I ask the question, "Is this advice testable?"

Not all advice fits every situation. And not all solutions should be implemented company-wide from the start.

One person says look for authenticity in new employees. Others say people use authenticity as an excuse not to try new things. Some say to be disciplined about annual performance reviews, others say to get rid of them completely. Be execution-focused. No. Be strategy-focused.

Being an effective CEO isn't just about solving the issue, but thinking hard about how those issues get solved as they arise--and what variables determine how those decisions get made.

While there isn't a one-size-fits-all equation for following the right advice every time, I have found a testing process that has been most beneficial in helping me decide which advice is worth implementing--and why:

A Testable Method

The only "great" advice is advice that can be tested.

Every problem has its own unique challenges. While there likely are similar versions of your situation going on in many other companies, the nuances are what make them your own. As such, not every solution will be as great fit. As I said before, the best advice comes down to the context of the situation. And the best way to see which advice is right for each situation is to test the advice.

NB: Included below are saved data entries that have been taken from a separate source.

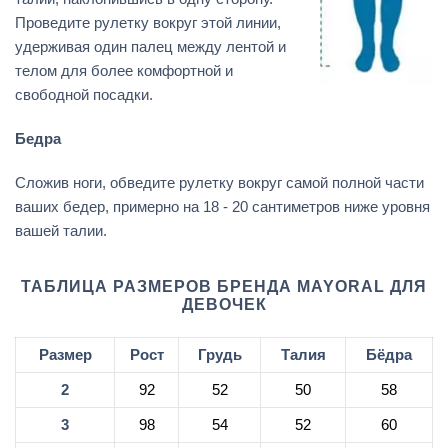
Проведите рулетку вокруг этой линии,
удерживая один палец между лентой и
телом для более комфортной и
свободной посадки.
Бедра
Сложив ноги, обведите рулетку вокруг самой полной части
ваших бедер, примерно на 18 - 20 сантиметров ниже уровня
вашей талии.
ТАБЛИЦА РАЗМЕРОВ БРЕНДА MAYORAL ДЛЯ
ДЕВОЧЕК
Размер
Рост
Грудь
Талия
Бёдра
2
92
52
50
58
3
98
54
52
60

While the advice could be good or bad, if there's no way to test it, then it's not great advice.

Any advice you can't test without implementing can have major consequences on your company. You greatly minimize your risk by finding ways to try out the advice without having to do a major, company-wide rollout.

Here's An Example Of A Failed Test With Positive Results

The problem every CEO faces at some point is learning how to push decision-making down.

Instead of waiting for all the problems to rise up to the C level, you're much more effective as a leader when you push decisions down to where they can more appropriately be made.

An approach I decided to implement for this particular issue that was testable was a portion of the Holocracy Management method--made famous by Zappos. It didn't so much push decision-making down, as much as it did empower the independence of each individual person. The idea was to reduce as much red tape as possible.

Now, I didn't use the full method, because the full method didn't fit this context, but I borrowed from it and found an aspect of it that I could test within the company.

First, we asked the key questions: What would it look like if it was working? How would someone implement the process? What would success look like?

The test didn't end up being successful, it was just a bit too foreign to people. However, what we did get out of it were interviews with very strong candidates capable of making decisions people listened to. We wanted people that had the gravitas and experience that would command authority in their decisions. If we felt their decision-making skills would be listened to by others, we would hire them. And the positive effects of hiring these types of people has been long-lasting in our company.

Even though the test failed, we still benefited as a company--not because the method itself was the right answer, but because we were able to test it and extract our own conclusions.